Cet article se propose d’explorer l’évolution des prévisions de dépenses d’investissement entre 2021 et 2024, d’analyser les facteurs ayant conduit à une réduction des prévisions en 2024, ainsi que d’examiner les taux d’exécution des dépenses d’investissement sur cette période. À travers cette analyse, nous tenterons de comprendre les obstacles à l’exécution des projets et d’évaluer l’impact des politiques publiques sur la mobilisation des ressources. En somme, nous nous pencherons sur les enjeux cruciaux qui façonnent l’avenir des investissements publics en Guinée, dans un contexte économique mondial en mutation.
POUR LA PETITE HISTOIRE
En réponse à une demande des autorités guinéennes, une mission menée par le Département des finances publiques (FAD) du Fonds Monétaire International (FMI) et comprenant les représentants de la Banque Mondiale (BM), a séjourné à Conakry du 3 au 17 mai 2018 afin de procéder à l’évaluation de la gestion des investissements publics, suivant la méthodologie révisée d’avril 2018 PIMA (Public Investment Management Assessment). Nous vous proposons un résumé de ce rapport ainsi qui suit:
“Conakry, Guinée – Les autorités guinéennes ont inscrit la réduction du déficit infrastructurel dans leur plan de développement économique et social (PNDES, 2016-2020). Pour financer ces projets, elles misent sur les partenariats public-privé (PPP) et ont sollicité l’assistance technique du Fonds Monétaire International (FMI) pour évaluer la gestion de l’investissement public (GIP).
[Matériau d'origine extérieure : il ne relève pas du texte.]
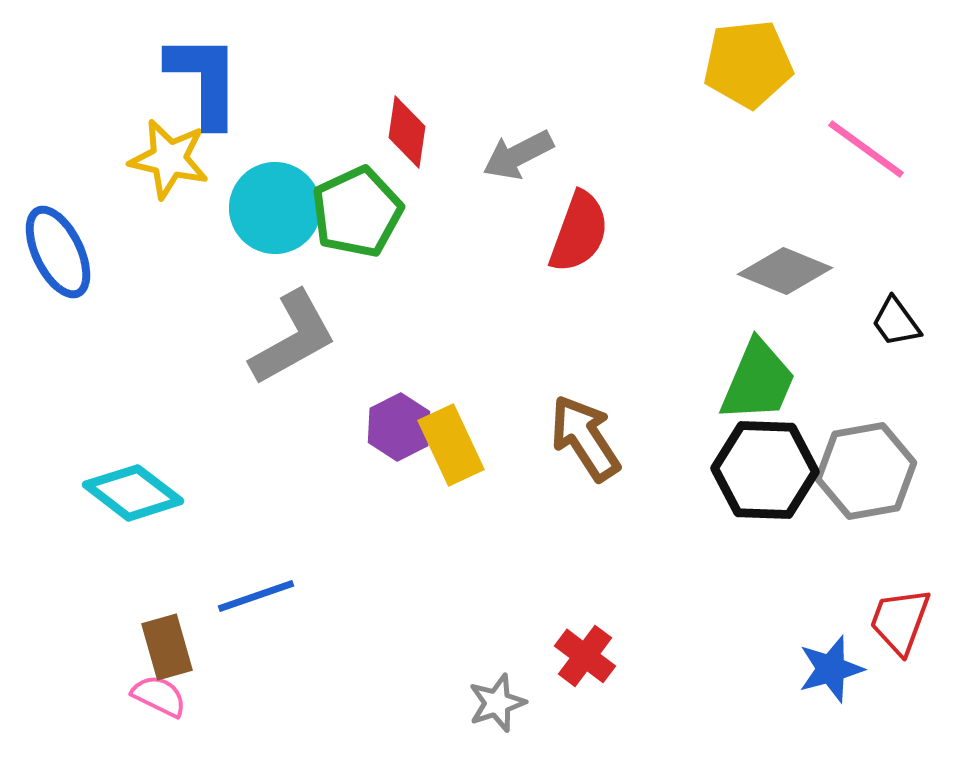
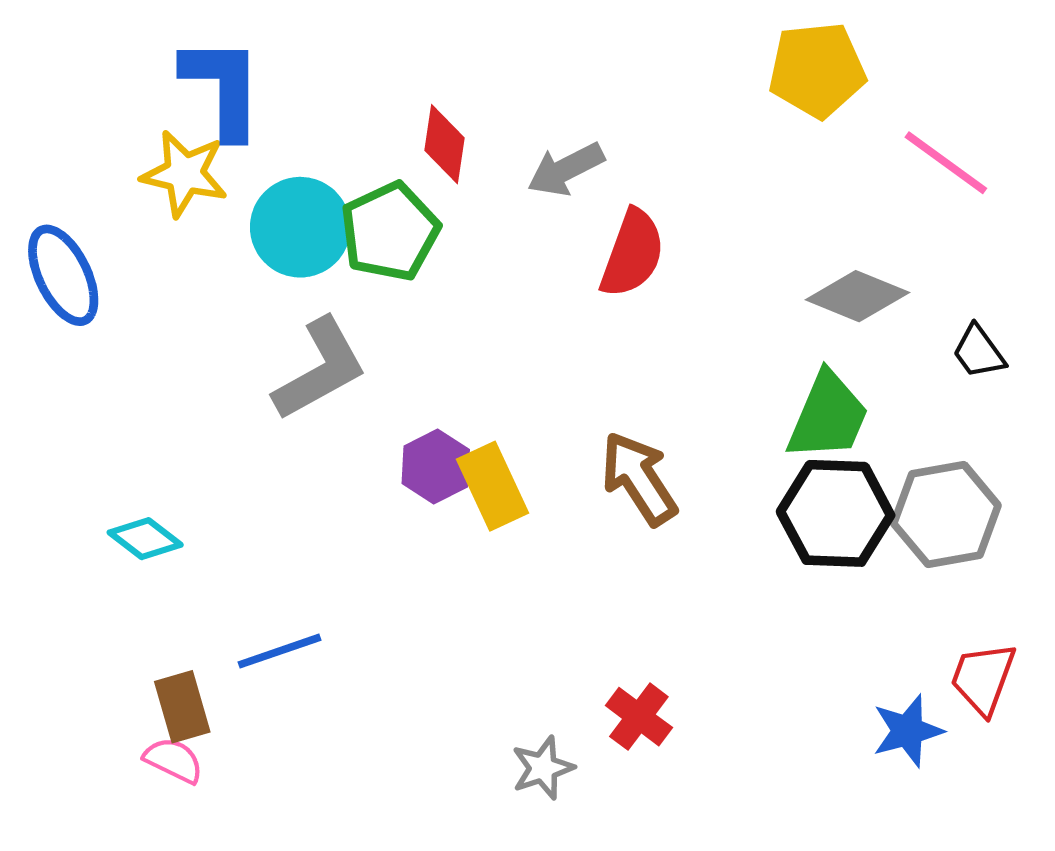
cyan diamond: (133, 493) -> (145, 539), size x0.7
L’investissement public en Guinée a augmenté substantiellement ces dernières années, atteignant 7 % du PIB entre 2012 et 2015, contre 4 % entre 2000 et 2010. Cependant, ce niveau reste inférieur à la moyenne des pays de l’Afrique sub-saharienne (ASS). Le taux d’exécution des dépenses d’investissement a également progressé, passant de 42 % en 2015 à 75 % en 2017, avec près de 70 % de cet effort financé par les ressources intérieures.
Malgré ces progrès, la GIP en Guinée est jugée peu efficiente par rapport à certains pays comparables. L’écart d’efficience de la Guinée est estimé à environ 50 %, soit plus que l’écart moyen de 40 % pour les pays de l’ASS et de 30 % pour l’ensemble des pays du monde.
Le cadre institutionnel de la GIP présente des forces, notamment la limite fixée sur l’encours de la dette par rapport au PIB et la qualité du PNDES. Cependant, des faiblesses significatives subsistent, notamment dans la planification, l’affectation et l’exécution des projets. Par exemple, la Guinée a signé une vingtaine de contrats PPP par entente directe sans encadrement institutionnel finalisé, et la plupart des grands projets financés sur ressources propres n’ont pas fait l’objet d’évaluations économiques et financières rigoureuses.”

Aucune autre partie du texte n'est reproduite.